Jessica Lynch was raised just south of
the Ohio River valley in Palestine, West Virginia. The Little
Kanawha River and Hughes River run nearby, and this region of
Appalachia has become popular for backpackers and conoeists who
can afford these hobbies that most West Virginia "Palestinians"
cannot.
Extractive industries, in particular
coal and timber, have long colonized Appalachia. As these industries
have become ever more mechanized, coal colonies like Palestine
have suffered high rates of unemployment. The mountaintop removal
method of coal mining has reduced the mining labor force to 10
percent of its former levels while it trashes and toxifies the
land.
The Southern Regional Council used to
publish poverty maps of the south, reaching from West Virginia
to Texas, with color codes for each county that reflected percentages
of total populations in poverty. There was a corresponding map
showing percentage of Black population by county. Taking these
two maps together, there was a high degree of correlation between
Black counties along the cotton producing Black Belt and high
poverty rates, and a strong correspondence of heavily Hispano-Latina
counties and poverty in Texas. There is only one region that
has an overwhelming white majority where the poverty figures
are extremely high. That is an area reaching from Scott and Fentress
Counties in the mountains of northeastern Tennessee, across Eastern
Kentucky, and across all of West Virginia. There is only one
county in West Virginia with poverty rates below 15 percent,
Putnam.
Wirt County West Virginia has only five
small towns, Munday, Elizabeth, Creston, Brohard, and Palestine.

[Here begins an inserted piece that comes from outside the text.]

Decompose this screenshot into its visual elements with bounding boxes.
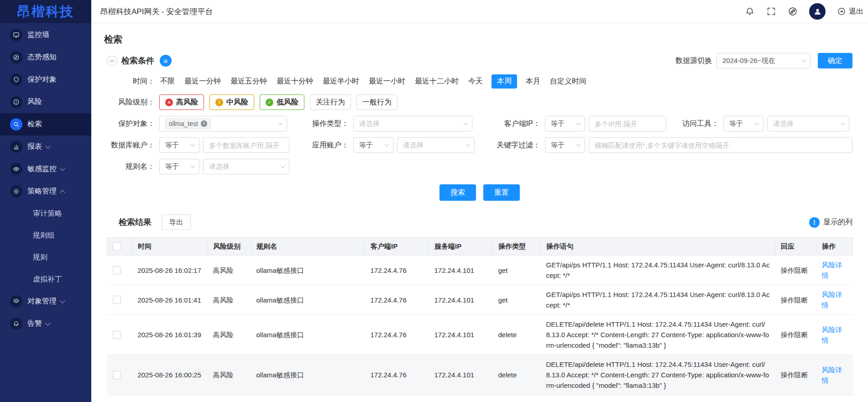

Wirt County and neighboring county Ritchie are more fortunate
than some of their adjacent counties. Wirt and Ritchie have poverty
rates--using the federal government's grossly understated criteria--only
around 29 percent. Calhoun and Gilmer Counties nearby have poverty
rates above 35 percent.
This region of white Appalachia is rivaled
on the SRC maps in its overall poverty only by the Arkansas-Louisiana-Mississippi
Delta and the border region of southwest Texas. These maps clearly
show three economic colonies in the southern United States--the
Black Belt, the Southwest, and coalfield Appalachia.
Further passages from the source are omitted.